Его, связанного по рукам и ногам, извивающегося, стащили с дивана на пол (кровь хлестала из ран, заливала паркет, указывая на то, что первый удар еще не был роковым). Я видела Грейс, с дрожью взиравшую на руки, которые столько раз наносили ей удары, а сейчас были связаны струнами от пианино, глубоко врезавшимися в кожу; видела улыбку Алекс, довольную, уверенную, этот знакомый взгляд, которым они обменивались.
«Пытка» – так это характеризовали газеты: ожоги на коже от кипятка, проколотые булавкой волдыри, глубокие царапины. Отсеченные один за другим пальцы, обвязанные на месте обреза полотенцами, чтобы задержать кровотечение и продлить таким образом его мучения. Надрезы на коже, сдираемой медленно, слоями; тонкие руки Грейс с кусочками кожи под ногтями. Они точно знали, что и как делать.
Но я ничего не рассказала. Да и кому говорить? Кто мне поверит? Две девушки подросткового возраста убивают здоровенного мужика? Невообразимо. Нереально. Есть вещи, в которые просто невозможно поверить. Даже когда знаешь, что все так и было.
Дождь барабанит по доскам пирса, я стою с промокшими плечами, опираясь на ледяные перила. Вниз, в зеленовато-голубую воду, в забвение, уходят покрывшиеся мхом ступени; где-то вдалеке беспокойно покачиваются на ветру лодки. Еще рано, можно побыть одной; воскресенье, рассвет, звон церковных колоколов, смутный абрис неживой рыбы вырисовывается в воздухе.
Повсюду тут бродят призраки, в этом городке, точке на карте мира, с которой мне никогда не сдвинуться. Сейчас я старше и все же, по любому счету, еще молода; кожа не иссечена морщинами, почти гладкая, ладони по-прежнему теплые и мягкие, хотя ногти обкусаны докрасна, подушечки пальцев испачканы чернилами и грязью. В такие утренние часы я в воображении спускаюсь по ступеням и нахожу то место, где тьма сгущается и земной мир исчезает; я становлюсь подобна Персефоне, блуждающей по царству мертвых, одновременно удаляясь и приближаясь к тому, что она любит, хотя, конечно, как и все мы, все понимает.

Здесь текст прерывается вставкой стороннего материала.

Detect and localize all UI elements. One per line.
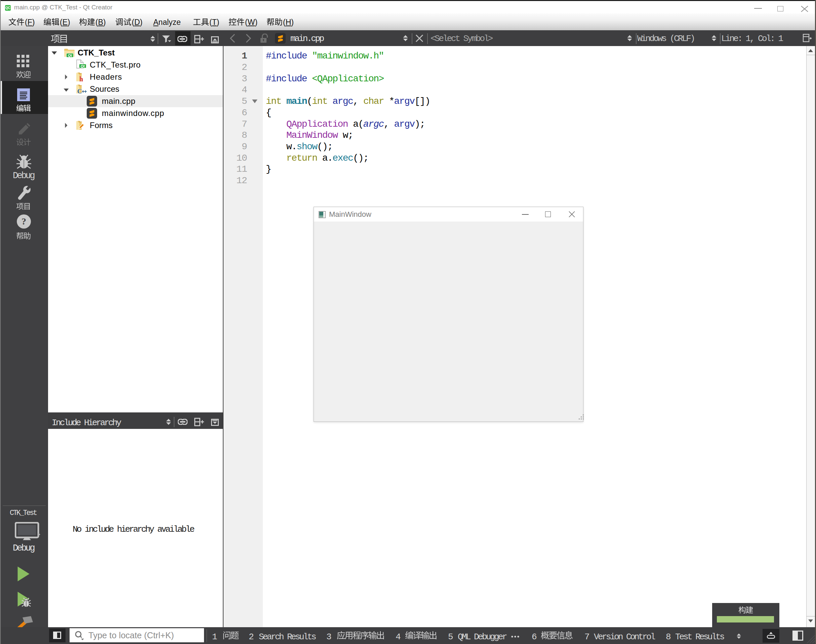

Но – как во всех подобных случаях ранее – фантазия остается фантазией; ни на что я не способна; элиотовский Швейцар хихикнул, и мне впрямь стало страшно [22] См.: «И, как всегда, Швейцар, приняв мое пальто, хихикнул. Короче говоря, я не решился» (Т. С. Элиот. Любовная песнь Дж. Альфреда Пруфрока, пер. А. Сергеева).
.
В гостиной дамы тяжело
Беседуют о Микельанджело [23] Там же.
.
Я сплевываю, поворачиваюсь и ухожу.
С наступлением осени, которая принесла с собой запахи смуты и распада, я вернулась в «Элм Холлоу»; вернулась туда, где оставила Робин встречать два рассвета, прежде чем ее нашли. Я сидела на поросшей травой кочке, где остались следы корней вяза, тянущиеся с одного конца школьного двора до другого. Директор даже вообразить не мог, что вяз может запустить свои щупальца так глубоко, занять так много места; удаление дерева оказалось подобно разрыву снаряда, оставившему в земле глубокий крестообразный шрам. Циферблаты башенных часов больше не светились, и, несмотря на все усилия директора и школьной обслуги, никому не удалось открыть вход в колокольню. Я отпила глоток кофе, закурила; увидела рядом с собой чьи-то ноги, подняла взгляд. Ники.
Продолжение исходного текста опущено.